Kill permits may be issued to the states of Oregon, Washington and Idaho, as well as the Nez Perce Tribe, Yakama Nation, Confederated Tribes of the Umatilla Indian Reservation and Confederated Tribes of Warm Springs, which together make up the Columbia River Inter-Tribal Fish Commission.
“As Native people, we are committed to salmon protection and restoration,” said Casey Mitchell, commission chairman. “With the expanded range of options this legislation provides, we are optimistic about protecting salmon runs from this relatively new threat.”
Animal welfare groups, however, oppose the legislation, arguing sea lions are being scapegoated to shield the larger reasons behind fish declines — dams and human-caused habitat degradation.

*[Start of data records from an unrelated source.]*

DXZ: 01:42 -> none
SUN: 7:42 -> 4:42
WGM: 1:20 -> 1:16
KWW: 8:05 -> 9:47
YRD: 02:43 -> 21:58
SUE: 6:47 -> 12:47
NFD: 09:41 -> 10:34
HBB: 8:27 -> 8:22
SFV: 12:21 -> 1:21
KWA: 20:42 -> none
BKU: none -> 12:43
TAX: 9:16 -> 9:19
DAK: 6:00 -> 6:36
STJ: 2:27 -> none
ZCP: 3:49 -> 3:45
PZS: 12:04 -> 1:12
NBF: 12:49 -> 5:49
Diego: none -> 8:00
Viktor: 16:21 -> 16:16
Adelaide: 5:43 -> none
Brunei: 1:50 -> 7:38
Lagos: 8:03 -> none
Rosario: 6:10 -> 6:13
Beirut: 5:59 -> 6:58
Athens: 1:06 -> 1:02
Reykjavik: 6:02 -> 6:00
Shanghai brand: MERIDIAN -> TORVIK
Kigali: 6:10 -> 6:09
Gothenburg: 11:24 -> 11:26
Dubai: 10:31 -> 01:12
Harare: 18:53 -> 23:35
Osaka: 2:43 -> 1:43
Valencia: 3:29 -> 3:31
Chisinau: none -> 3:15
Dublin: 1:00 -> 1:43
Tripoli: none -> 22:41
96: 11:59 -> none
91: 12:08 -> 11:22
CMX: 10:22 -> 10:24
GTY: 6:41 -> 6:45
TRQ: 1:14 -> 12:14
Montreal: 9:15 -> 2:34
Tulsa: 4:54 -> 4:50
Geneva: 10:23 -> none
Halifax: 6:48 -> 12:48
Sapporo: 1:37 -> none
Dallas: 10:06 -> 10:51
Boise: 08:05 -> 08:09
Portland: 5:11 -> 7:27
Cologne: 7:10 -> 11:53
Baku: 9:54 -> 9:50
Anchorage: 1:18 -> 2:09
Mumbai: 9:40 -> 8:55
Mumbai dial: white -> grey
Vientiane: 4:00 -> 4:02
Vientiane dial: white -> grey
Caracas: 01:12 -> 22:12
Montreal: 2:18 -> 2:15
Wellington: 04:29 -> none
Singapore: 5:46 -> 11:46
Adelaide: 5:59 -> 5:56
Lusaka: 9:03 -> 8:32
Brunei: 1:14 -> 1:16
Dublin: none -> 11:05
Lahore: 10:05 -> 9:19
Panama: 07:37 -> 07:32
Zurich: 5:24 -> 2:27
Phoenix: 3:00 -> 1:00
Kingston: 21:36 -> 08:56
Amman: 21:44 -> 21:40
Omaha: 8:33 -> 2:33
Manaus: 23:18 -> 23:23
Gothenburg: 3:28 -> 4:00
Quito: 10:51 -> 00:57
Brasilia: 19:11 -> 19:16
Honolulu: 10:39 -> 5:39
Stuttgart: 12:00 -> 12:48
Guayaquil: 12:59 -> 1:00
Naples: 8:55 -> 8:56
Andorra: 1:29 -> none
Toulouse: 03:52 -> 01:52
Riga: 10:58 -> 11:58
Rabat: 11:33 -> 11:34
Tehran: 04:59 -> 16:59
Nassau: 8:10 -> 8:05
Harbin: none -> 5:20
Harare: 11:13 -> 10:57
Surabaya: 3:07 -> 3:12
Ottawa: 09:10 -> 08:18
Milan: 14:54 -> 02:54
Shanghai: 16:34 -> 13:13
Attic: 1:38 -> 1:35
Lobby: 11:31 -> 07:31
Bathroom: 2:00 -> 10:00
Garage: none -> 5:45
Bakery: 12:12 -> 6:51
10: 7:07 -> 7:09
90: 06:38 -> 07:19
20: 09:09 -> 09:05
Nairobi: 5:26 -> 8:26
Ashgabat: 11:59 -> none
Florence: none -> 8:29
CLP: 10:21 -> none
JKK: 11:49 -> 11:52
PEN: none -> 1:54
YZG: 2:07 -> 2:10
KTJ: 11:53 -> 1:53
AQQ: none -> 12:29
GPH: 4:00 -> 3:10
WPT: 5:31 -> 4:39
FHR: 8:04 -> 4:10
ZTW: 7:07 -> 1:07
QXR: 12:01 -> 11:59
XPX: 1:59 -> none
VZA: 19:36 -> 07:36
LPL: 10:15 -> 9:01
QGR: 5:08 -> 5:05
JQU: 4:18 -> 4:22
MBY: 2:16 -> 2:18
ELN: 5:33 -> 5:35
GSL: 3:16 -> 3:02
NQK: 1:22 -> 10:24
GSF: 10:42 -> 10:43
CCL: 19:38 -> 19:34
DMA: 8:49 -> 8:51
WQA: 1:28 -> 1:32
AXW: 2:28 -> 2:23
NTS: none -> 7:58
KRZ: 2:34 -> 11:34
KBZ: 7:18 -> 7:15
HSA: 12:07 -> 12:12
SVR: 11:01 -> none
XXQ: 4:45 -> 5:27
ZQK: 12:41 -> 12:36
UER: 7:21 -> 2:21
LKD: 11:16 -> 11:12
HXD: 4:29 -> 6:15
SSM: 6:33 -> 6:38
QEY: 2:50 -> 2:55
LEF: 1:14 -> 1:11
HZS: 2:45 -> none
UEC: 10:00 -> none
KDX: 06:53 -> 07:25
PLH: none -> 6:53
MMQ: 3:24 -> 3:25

Naomi Rose, marine mammal scientist for the Animal Welfare Institute based in Washington, D.C., said killing sea lions is a quick fix to a short-term problem, but will do nothing to bring back endangered fish in the long run.
“Get rid of the dams, get rid of the fish ladders, and you will solve the problem,” Rose said. “This is a bad bill ... these sea lions are going to die for nothing.”
A similar bipartisan bill was recently introduced in the Senate to reduce sea lions in the Columbia River, led by Sens. James Risch, R-Idaho, and Maria Cantwell, D-Wash.